Terry and Sam markedly paid no attention.
“Wait a minute,” Fred said. “You say Manny was watching for someone they called the Stalker?”
“Correct.”
Fred stalked out.
* * *
Once you have made it successfully past the age of twenty, it is hard to follow eggs on toast (which Fred, in solidarity with Molly, had eaten for breakfast) with hash and eggs. Fred ordered coffee, sitting in a booth at the Watertown Diner, and watched for Jeff Blake, who should be a man in his late twenties or early thirties wearing a suit on his body and a handshake in his smile.
Blake did not show up until almost noon. Fred knew him right away. He was five f
oot five and already had a well-advanced paunch, which accentuated the almost-baby-blue double-breasted suit with the pink carnation. Blake’s face was less pink than the carnation, but it was working in that direction and, by evening, if the wedding reception went well, who knew?

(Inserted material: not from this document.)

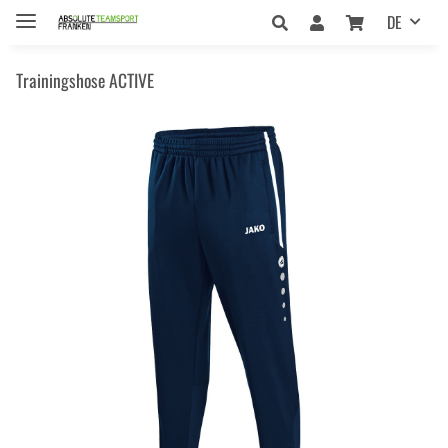
DE
Trainingshose ACTIVE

Fred stood, and a mysterious unseen power, common and widespread, caused him to reach out his hand in welcome. “Fred?” Blake said. “Good to see you. I’m running late. If you don’t run, something bites you in the tail.”
He laughed. The waitress behind the counter looked over. Jeff Blake held his hand up. “They know me here,” he said. By now they knew Fred, too. They’d been watching him drink coffee for an hour, wondering if he didn’t have a place to live. The waitress came over. “What’ll you have?” she asked.
“The usual.”
“The usual what?”
Blake attained the color of his carnation. “Hash and three eggs over easy, extra side of home fries, whole-wheat toast, coffee, grapefruit juice,” he said.
“I guess she’s new,” he told Fred. “No offense. See, people remember me. I don’t know what it is about me. Women especially. Because I make people feel good, my lady says, and if they don’t want to feel good then the hell with them.”
Fred said, “I called about Sandy Clarke.”
“She still uses Blake,” Jeff Blake said. “You can’t blame her.”
“What happened?” This did not seem a person who would respond to less than an accurate blow with a hammer.
“She was a fucking introvert,” Jeff Blake announced. “That’s to begin with. Then she got turned off of sex. And frankly, between you and I and the bedpost, I did not have time for all the whining. Still, no hard feelings. What does she want?” His friendly, open look was immediately canny.
“I don’t represent her in any way.”
The waitress brought Blake’s order in two trips. He decided not to send anything back or say, Thanks, honey. Instead he took a bite of hash and leaking yolk and said through it, “You talk. I eat.”